I celebrated my 3000 mile milestone with a Premier inn breakfast in Sandown. Then it was off on a blustery day to work my way round the South coast.
I climbed out of Sandown and then back into Shanklin, my first chine of the trip. A chine is a steep river valley on the Isle of Wight, like a cwm in Wales or a coombe in Devon. And they are steep!
Lots of steps to negotiate.
Next came Luccombe woods. These are hilly oak woods and very lovely. Unfortunately there had been a landslide and I had to leave the coast path and take path 65.
Following path 65 was a challenge as the strong winds had covered the the forest floor with a thick covering of leaves meaning the path vanished and I was left guessing whether I was on the real path or a track caused by amorous badgers.
When I did find the path it descended precipitous slopes and a steep path covered by a layer of leaves on top of a layer of mud is quite exciting. A mixture of It’s a Knockout and downhill skiing.
I was relieved when I reached the sea defences at Ventnor, unfortunately negotiating the woods had put me behind schedule.
Further steep paths and carefully avoiding the eroded bits didn’t help me catch any time up.
The South Coast of the Isle of Wight is extremely eroded with the longest undercut section of cliffs in Europe. It is also home to a number of chines which slow walking down.

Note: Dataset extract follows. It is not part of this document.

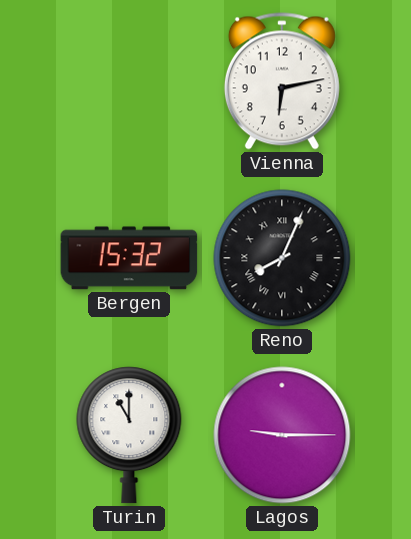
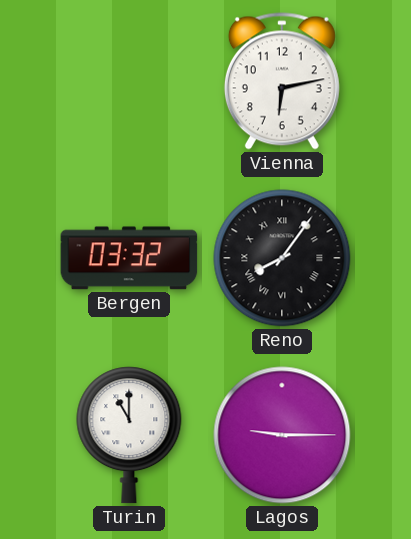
Bergen: 15:32 -> 03:32
Reno: 8:04 -> 8:06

But all was not lost. As I passed Ventnor gardens I saw a flash of pale chestnut as the rear end of a red squirrel vanished behind a huge oak. This was my first red squirrel and having trekked 170 miles round Anglesey without seeing one this was a red letter day.
As dusk fell I was three miles short of my target but darkness determined my stopping point so in a strong wind I set up my tent, a mile past the delightfully named Wight Mouse pub.
It would be an early start in the morning. I had some catching up to do!